** Opening Dataset content block **

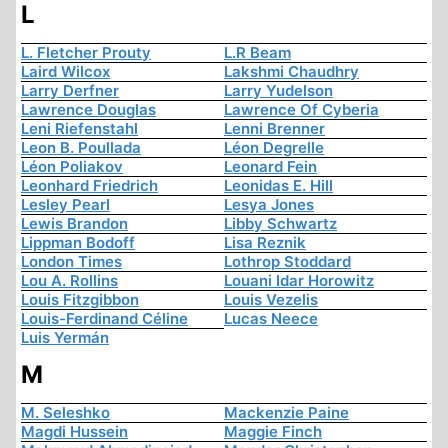
L
L. Fletcher Prouty
L.R Beam
Laird Wilcox
Lakshmi Chaudhry
Larry Derfner
Larry Yudelson
Lawrence Douglas
Lawrence Of Cyberia
Leni Riefenstahl
Lenni Brenner
Leon B. Poullada
Léon Degrelle
Léon Poliakov
Leonard Fein
Leonhard Friedrich
Leonidas E. Hill
Lesley Pearl
Lesya Jones
Lewis Brandon
Libby Schwartz
Lippman Bodoff
Lisa Reznik
London Times
Lothrop Stoddard
Lou A. Rollins
Louani Idar Horowitz
Louis Fitzgibbon
Louis Vezelis
Louis-Ferdinand Céline
Lucas Neece
Luis Yermán
M
M. Seleshko
Mackenzie Paine
Magdi Hussein
Maggie Finch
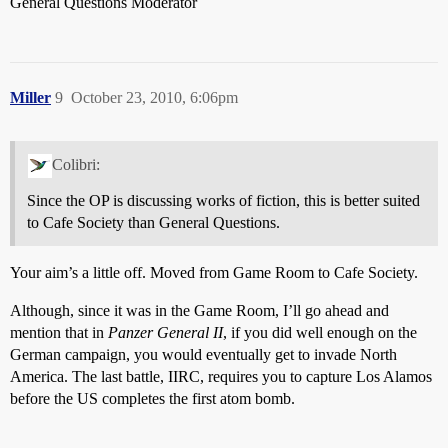
General Questions Moderator
Miller
9
October 23, 2010, 6:06pm
Colibri:
Since the OP is discussing works of fiction, this is better suited
to Cafe Society than General Questions.
Your aim’s a little off. Moved from Game Room to Cafe Society.
Although, since it was in the Game Room, I’ll go ahead and
mention that in
Panzer General II
, if you did well enough on the
German campaign, you would eventually get to invade North
America. The last battle, IIRC, requires you to capture Los Alamos
before the US completes the first atom bomb.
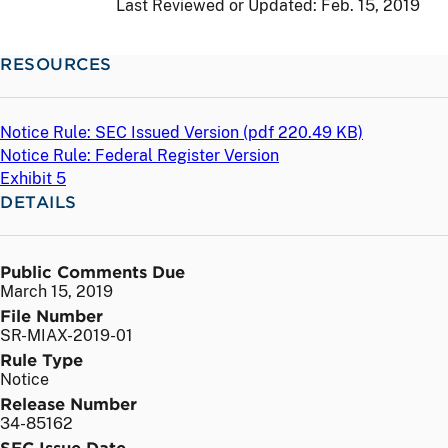
Last Reviewed or Updated:
Feb. 15, 2019
RESOURCES
Notice Rule: SEC Issued Version (
pdf
220.49 KB)
Notice Rule: Federal Register Version
Exhibit 5
DETAILS
Public Comments Due
March 15, 2019
File Number
SR-MIAX-2019-01
Rule Type
Notice
Release Number
34-85162
SEC Issue Date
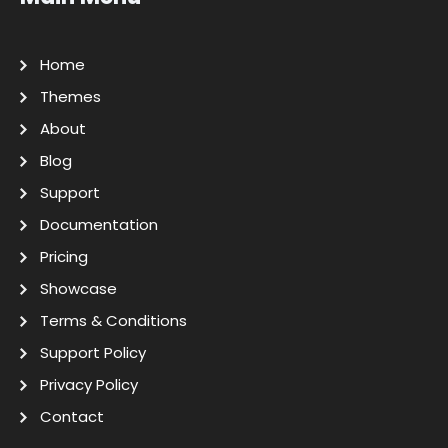
Home
Themes
About
Blog
Support
Documentation
Pricing
Showcase
Terms & Conditions
Support Policy
Privacy Policy
Contact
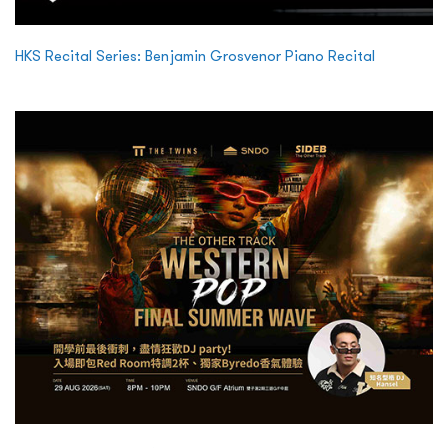
HKS Recital Series: Benjamin Grosvenor Piano Recital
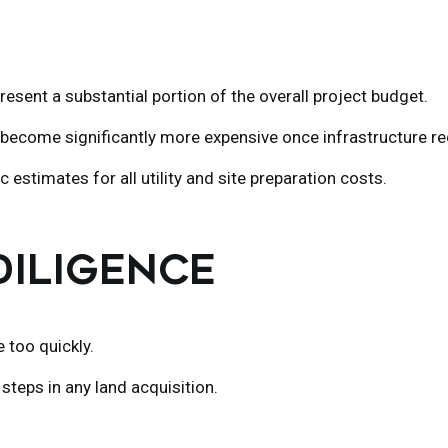
esent a substantial portion of the overall project budget.
become significantly more expensive once infrastructure req
 estimates for all utility and site preparation costs.
 DILIGENCE
too quickly.
steps in any land acquisition.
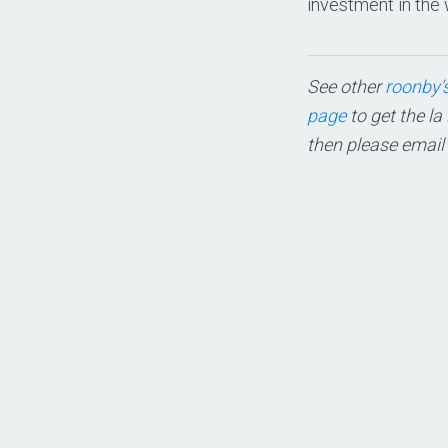
investment in the 
See other
roonby’s
page
to get the la
then please email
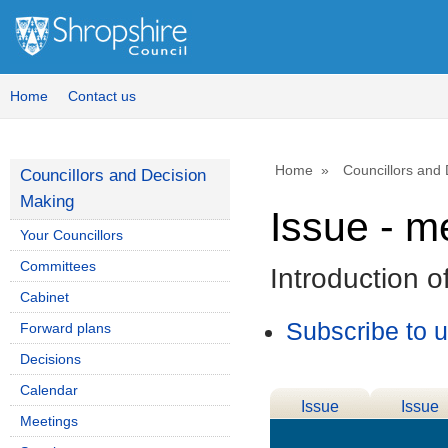
Home
Contact us
Home
Councillors and
Councillors and Decision
Making
Issue - m
Your Councillors
Committees
Introduction 
Cabinet
Subscribe to 
Forward plans
Decisions
Calendar
Issue
Issue
Meetings
Details
History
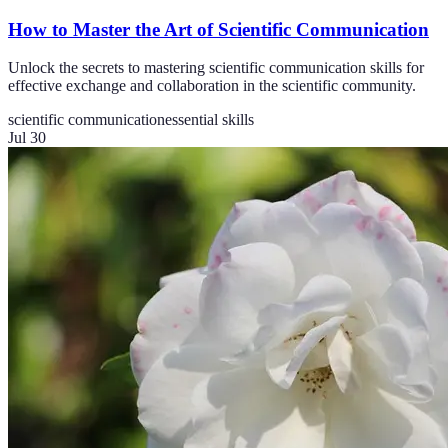
How to Master the Art of Scientific Communication
Unlock the secrets to mastering scientific communication skills for
effective exchange and collaboration in the scientific community.
scientific communication
essential skills
Jul 30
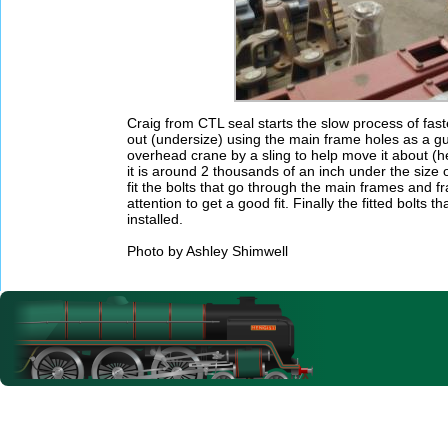
Craig from CTL seal starts the slow process of fas
out (undersize) using the main frame holes as a gu
overhead crane by a sling to help move it about (he
it is around 2 thousands of an inch under the size of
fit the bolts that go through the main frames and f
attention to get a good fit. Finally the fitted bolt
installed.
Photo by Ashley Shimwell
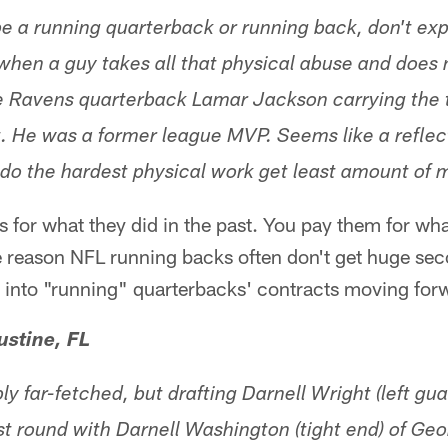
 be a running quarterback or running back, don't exp
 when a guy takes all that physical abuse and does
re Ravens quarterback Lamar Jackson carrying the
. He was a former league MVP. Seems like a reflect
do the hardest physical work get least amount of 
s for what they did in the past. You pay them for wha
ge reason NFL running backs often don't get huge se
r into "running" quarterbacks' contracts moving for
ustine, FL
bly far-fetched, but drafting Darnell Wright (left gu
st round with Darnell Washington (tight end) of Geo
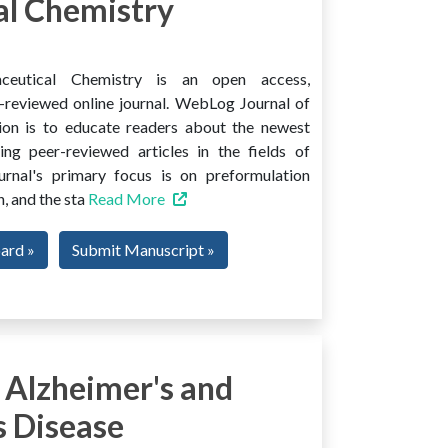
l Chemistry
ceutical Chemistry is an open access,
er-reviewed online journal. WebLog Journal of
ion is to educate readers about the newest
ng peer-reviewed articles in the fields of
urnal's primary focus is on preformulation
, and the sta
Read More
oard »
Submit Manuscript »
 Alzheimer's and
s Disease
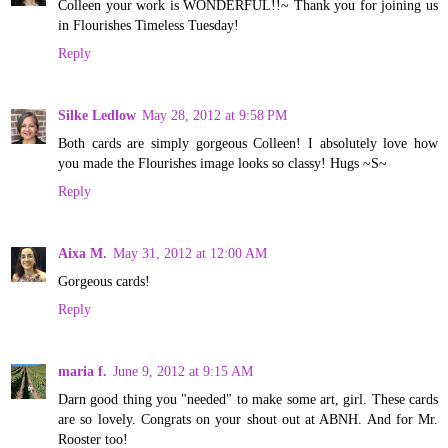
Colleen your work is WONDERFUL!!~ Thank you for joining us
in Flourishes Timeless Tuesday!
Reply
Silke Ledlow
May 28, 2012 at 9:58 PM
Both cards are simply gorgeous Colleen! I absolutely love how
you made the Flourishes image looks so classy! Hugs ~S~
Reply
Aixa M.
May 31, 2012 at 12:00 AM
Gorgeous cards!
Reply
maria f.
June 9, 2012 at 9:15 AM
Darn good thing you "needed" to make some art, girl. These cards
are so lovely. Congrats on your shout out at ABNH. And for Mr.
Rooster too!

** Closing Dataset content block **

- [Task to carry out]:
Return all of the entries exactly as written, but drop any pictures they hold.

- [Answer space]:
L
L. Fletcher Prouty
L.R Beam
Laird Wilcox
Lakshmi Chaudhry
Larry Derfner
Larry Yudelson
Lawrence Douglas
Lawrence Of Cyberia
Leni Riefenstahl
Lenni Brenner
Leon B. Poullada
Léon Degrelle
Léon Poliakov
Leonard Fein
Leonhard Friedrich
Leonidas E. Hill
Lesley Pearl
Lesya Jones
Lewis Brandon
Libby Schwartz
Lippman Bodoff
Lisa Reznik
London Times
Lothrop Stoddard
Lou A. Rollins
Louani Idar Horowitz
Louis Fitzgibbon
Louis Vezelis
Louis-Ferdinand Céline
Lucas Neece
Luis Yermán
M
M. Seleshko
Mackenzie Paine
Magdi Hussein
Maggie Finch
General Questions Moderator
Miller
9
October 23, 2010, 6:06pm
Colibri:
Since the OP is discussing works of fiction, this is better suited
to Cafe Society than General Questions.
Your aim’s a little off. Moved from Game Room to Cafe Society.
Although, since it was in the Game Room, I’ll go ahead and
mention that in
Panzer General II
, if you did well enough on the
German campaign, you would eventually get to invade North
America. The last battle, IIRC, requires you to capture Los Alamos
before the US completes the first atom bomb.
Last Reviewed or Updated:
Feb. 15, 2019
RESOURCES
Notice Rule: SEC Issued Version (
pdf
220.49 KB)
Notice Rule: Federal Register Version
Exhibit 5
DETAILS
Public Comments Due
March 15, 2019
File Number
SR-MIAX-2019-01
Rule Type
Notice
Release Number
34-85162
SEC Issue Date
Home
Themes
About
Blog
Support
Documentation
Pricing
Showcase
Terms & Conditions
Support Policy
Privacy Policy
Contact
HKS Recital Series: Benjamin Grosvenor Piano Recital
esent a substantial portion of the overall project budget.
become significantly more expensive once infrastructure req
 estimates for all utility and site preparation costs.
 DILIGENCE
too quickly.
steps in any land acquisition.
investment in the 
See other
roonby’s
page
to get the la
then please email
Home
Contact us
Home
Councillors and
Councillors and Decision
Making
Issue - m
Your Councillors
Committees
Introduction 
Cabinet
Subscribe to 
Forward plans
Decisions
Calendar
Issue
Issue
Meetings
Details
History
How to Master the Art of Scientific Communication
Unlock the secrets to mastering scientific communication skills for
effective exchange and collaboration in the scientific community.
scientific communication
essential skills
Jul 30
Craig from CTL seal starts the slow process of fas
out (undersize) using the main frame holes as a gu
overhead crane by a sling to help move it about (he
it is around 2 thousands of an inch under the size of
fit the bolts that go through the main frames and f
attention to get a good fit. Finally the fitted bolt
installed.
Photo by Ashley Shimwell
 be a running quarterback or running back, don't exp
 when a guy takes all that physical abuse and does
re Ravens quarterback Lamar Jackson carrying the
. He was a former league MVP. Seems like a reflect
do the hardest physical work get least amount of 
s for what they did in the past. You pay them for wha
ge reason NFL running backs often don't get huge se
r into "running" quarterbacks' contracts moving for
ustine, FL
bly far-fetched, but drafting Darnell Wright (left gu
st round with Darnell Washington (tight end) of Geo
l Chemistry
ceutical Chemistry is an open access,
er-reviewed online journal. WebLog Journal of
ion is to educate readers about the newest
ng peer-reviewed articles in the fields of
urnal's primary focus is on preformulation
, and the sta
Read More
oard »
Submit Manuscript »
 Alzheimer's and
s Disease
Colleen your work is WONDERFUL!!~ Thank you for joining us
in Flourishes Timeless Tuesday!
Reply
Silke Ledlow
May 28, 2012 at 9:58 PM
Both cards are simply gorgeous Colleen! I absolutely love how
you made the Flourishes image looks so classy! Hugs ~S~
Reply
Aixa M.
May 31, 2012 at 12:00 AM
Gorgeous cards!
Reply
maria f.
June 9, 2012 at 9:15 AM
Darn good thing you "needed" to make some art, girl. These cards
are so lovely. Congrats on your shout out at ABNH. And for Mr.
Rooster too!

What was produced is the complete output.